Supplied records:
-.-.-
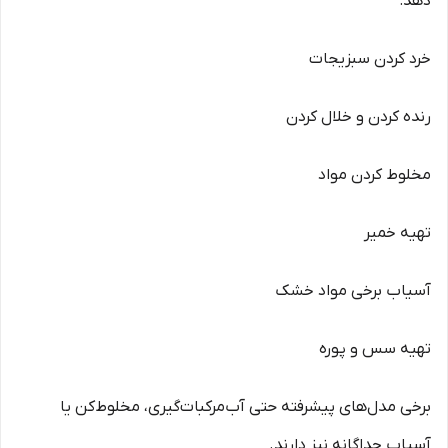
دهد:
خرد کردن سبزیجات
رنده کردن و خلال کردن
مخلوط کردن مواد
تهیه خمیر
آسیاب برخی مواد خشک
تهیه سس و پوره
برخی مدل‌های پیشرفته حتی آب‌مرکبات‌گیری، مخلوط‌کن یا
آسیاب جداگانه نیز دارند.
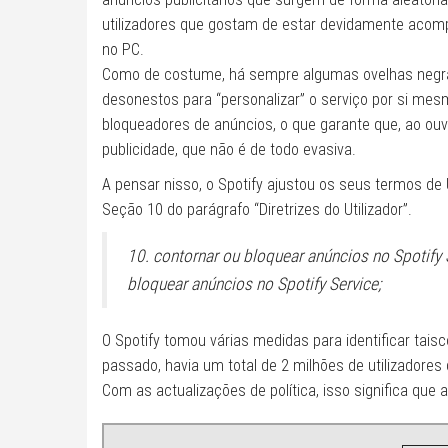
utilizadores que gostam de estar devidamente acom
no PC.
Como de costume, há sempre algumas ovelhas negra
desonestos para “personalizar” o serviço por si mes
bloqueadores de anúncios, o que garante que, ao ouv
publicidade, que não é de todo evasiva.
A pensar nisso, o Spotify ajustou os seus termos de 
Seção 10 do parágrafo “Diretrizes do Utilizador”.
10. contornar ou bloquear anúncios no Spotify S
bloquear anúncios no Spotify Service;
O Spotify tomou várias medidas para identificar tai
passado, havia um total de 2 milhões de utilizadore
Com as actualizações de política, isso significa que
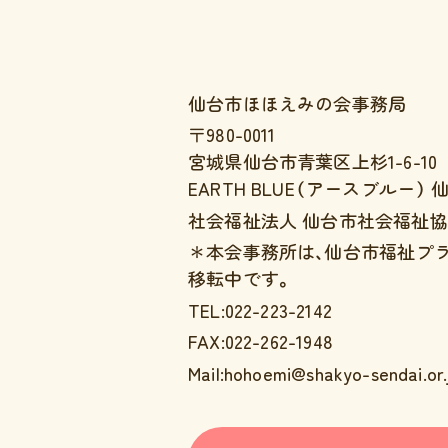
仙台市ほほえみの会事務局
〒980-0011
宮城県仙台市青葉区上杉1-6-10
EARTH BLUE（アースブルー）
社会福祉法人 仙台市社会福祉協
＊本会事務所は、仙台市福祉プ
移転中です。
TEL:022-223-2142
FAX:022-262-1948
Mail:hohoemi@shakyo-sendai.or.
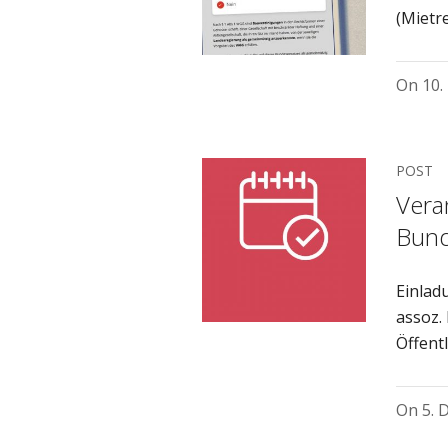
(Mietr
On
10.
POST
Vera
Bund
Einlad
assoz. 
Öffent
On
5. 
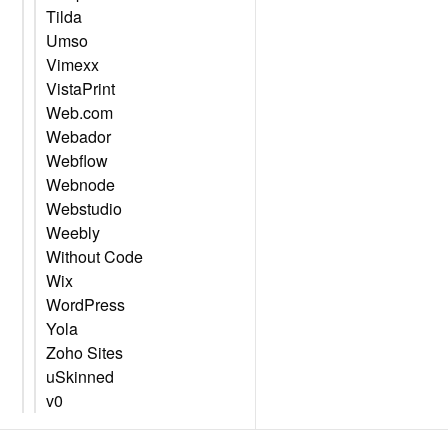
Tilda
Umso
Vimexx
VistaPrint
Web.com
Webador
Webflow
Webnode
Webstudio
Weebly
Without Code
Wix
WordPress
Yola
Zoho Sites
uSkinned
v0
-.-.-
Exercise:
Pictures stay out; output the lines from the top of the listing above through the line containing "bloqueadores de anúncios, o", exactly as they stand.

Written response:
دهد:
خرد کردن سبزیجات
رنده کردن و خلال کردن
مخلوط کردن مواد
تهیه خمیر
آسیاب برخی مواد خشک
تهیه سس و پوره
برخی مدل‌های پیشرفته حتی آب‌مرکبات‌گیری، مخلوط‌کن یا
آسیاب جداگانه نیز دارند.
utilizadores que gostam de estar devidamente acom
no PC.
Como de costume, há sempre algumas ovelhas negra
desonestos para “personalizar” o serviço por si mes
bloqueadores de anúncios, o que garante que, ao ouv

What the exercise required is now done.